_Supplied material_
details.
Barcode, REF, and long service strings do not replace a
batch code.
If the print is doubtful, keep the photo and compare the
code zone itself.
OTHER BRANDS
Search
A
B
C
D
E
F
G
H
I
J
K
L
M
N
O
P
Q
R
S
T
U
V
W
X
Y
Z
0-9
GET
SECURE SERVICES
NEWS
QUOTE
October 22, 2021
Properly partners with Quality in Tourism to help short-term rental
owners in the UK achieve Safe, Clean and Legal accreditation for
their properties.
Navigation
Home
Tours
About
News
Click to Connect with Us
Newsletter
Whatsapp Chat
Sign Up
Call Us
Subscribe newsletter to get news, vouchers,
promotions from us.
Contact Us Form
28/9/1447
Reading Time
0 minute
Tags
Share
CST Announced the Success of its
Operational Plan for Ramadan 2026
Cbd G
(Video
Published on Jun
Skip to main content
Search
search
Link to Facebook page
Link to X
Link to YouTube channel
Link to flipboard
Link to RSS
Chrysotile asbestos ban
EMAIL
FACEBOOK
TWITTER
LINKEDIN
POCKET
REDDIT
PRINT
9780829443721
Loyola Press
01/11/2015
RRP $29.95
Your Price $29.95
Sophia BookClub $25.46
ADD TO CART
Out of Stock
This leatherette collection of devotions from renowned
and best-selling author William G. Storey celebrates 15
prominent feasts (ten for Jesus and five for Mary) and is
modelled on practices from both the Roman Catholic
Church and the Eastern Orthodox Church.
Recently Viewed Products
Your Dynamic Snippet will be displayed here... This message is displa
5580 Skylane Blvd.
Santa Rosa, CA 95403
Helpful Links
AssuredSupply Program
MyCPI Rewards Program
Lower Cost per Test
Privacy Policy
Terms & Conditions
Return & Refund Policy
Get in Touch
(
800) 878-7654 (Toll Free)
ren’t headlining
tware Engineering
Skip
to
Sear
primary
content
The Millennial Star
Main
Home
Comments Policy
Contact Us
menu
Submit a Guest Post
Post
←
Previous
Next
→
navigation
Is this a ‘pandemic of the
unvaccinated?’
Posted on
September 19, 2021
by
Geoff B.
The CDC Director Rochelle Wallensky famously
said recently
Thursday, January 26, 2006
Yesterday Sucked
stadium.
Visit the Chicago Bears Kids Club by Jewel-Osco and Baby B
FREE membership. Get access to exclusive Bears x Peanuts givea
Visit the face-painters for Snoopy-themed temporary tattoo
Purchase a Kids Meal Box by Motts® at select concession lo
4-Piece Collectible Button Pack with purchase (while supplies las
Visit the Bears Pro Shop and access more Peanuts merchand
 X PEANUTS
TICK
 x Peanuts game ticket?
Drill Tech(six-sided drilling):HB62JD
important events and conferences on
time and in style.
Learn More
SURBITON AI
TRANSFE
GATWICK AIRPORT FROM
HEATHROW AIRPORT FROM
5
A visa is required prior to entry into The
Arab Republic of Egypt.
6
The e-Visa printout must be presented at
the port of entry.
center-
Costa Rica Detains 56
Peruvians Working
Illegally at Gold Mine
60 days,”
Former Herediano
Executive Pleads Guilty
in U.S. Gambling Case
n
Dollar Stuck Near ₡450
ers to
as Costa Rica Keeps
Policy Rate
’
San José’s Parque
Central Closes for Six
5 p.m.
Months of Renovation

_What to work on_
Please print the material again in full, exactly as it is.

_Reply_
details.
Barcode, REF, and long service strings do not replace a
batch code.
If the print is doubtful, keep the photo and compare the
code zone itself.
OTHER BRANDS
Search
A
B
C
D
E
F
G
H
I
J
K
L
M
N
O
P
Q
R
S
T
U
V
W
X
Y
Z
0-9
GET
SECURE SERVICES
NEWS
QUOTE
October 22, 2021
Properly partners with Quality in Tourism to help short-term rental
owners in the UK achieve Safe, Clean and Legal accreditation for
their properties.
Navigation
Home
Tours
About
News
Click to Connect with Us
Newsletter
Whatsapp Chat
Sign Up
Call Us
Subscribe newsletter to get news, vouchers,
promotions from us.
Contact Us Form
28/9/1447
Reading Time
0 minute
Tags
Share
CST Announced the Success of its
Operational Plan for Ramadan 2026
Cbd G
(Video
Published on Jun
Skip to main content
Search
search
Link to Facebook page
Link to X
Link to YouTube channel
Link to flipboard
Link to RSS
Chrysotile asbestos ban
EMAIL
FACEBOOK
TWITTER
LINKEDIN
POCKET
REDDIT
PRINT
9780829443721
Loyola Press
01/11/2015
RRP $29.95
Your Price $29.95
Sophia BookClub $25.46
ADD TO CART
Out of Stock
This leatherette collection of devotions from renowned
and best-selling author William G. Storey celebrates 15
prominent feasts (ten for Jesus and five for Mary) and is
modelled on practices from both the Roman Catholic
Church and the Eastern Orthodox Church.
Recently Viewed Products
Your Dynamic Snippet will be displayed here... This message is displa
5580 Skylane Blvd.
Santa Rosa, CA 95403
Helpful Links
AssuredSupply Program
MyCPI Rewards Program
Lower Cost per Test
Privacy Policy
Terms & Conditions
Return & Refund Policy
Get in Touch
(
800) 878-7654 (Toll Free)
ren’t headlining
tware Engineering
Skip
to
Sear
primary
content
The Millennial Star
Main
Home
Comments Policy
Contact Us
menu
Submit a Guest Post
Post
←
Previous
Next
→
navigation
Is this a ‘pandemic of the
unvaccinated?’
Posted on
September 19, 2021
by
Geoff B.
The CDC Director Rochelle Wallensky famously
said recently
Thursday, January 26, 2006
Yesterday Sucked
stadium.
Visit the Chicago Bears Kids Club by Jewel-Osco and Baby B
FREE membership. Get access to exclusive Bears x Peanuts givea
Visit the face-painters for Snoopy-themed temporary tattoo
Purchase a Kids Meal Box by Motts® at select concession lo
4-Piece Collectible Button Pack with purchase (while supplies las
Visit the Bears Pro Shop and access more Peanuts merchand
 X PEANUTS
TICK
 x Peanuts game ticket?
Drill Tech(six-sided drilling):HB62JD
important events and conferences on
time and in style.
Learn More
SURBITON AI
TRANSFE
GATWICK AIRPORT FROM
HEATHROW AIRPORT FROM
5
A visa is required prior to entry into The
Arab Republic of Egypt.
6
The e-Visa printout must be presented at
the port of entry.
center-
Costa Rica Detains 56
Peruvians Working
Illegally at Gold Mine
60 days,”
Former Herediano
Executive Pleads Guilty
in U.S. Gambling Case
n
Dollar Stuck Near ₡450
ers to
as Costa Rica Keeps
Policy Rate
’
San José’s Parque
Central Closes for Six
5 p.m.
Months of Renovation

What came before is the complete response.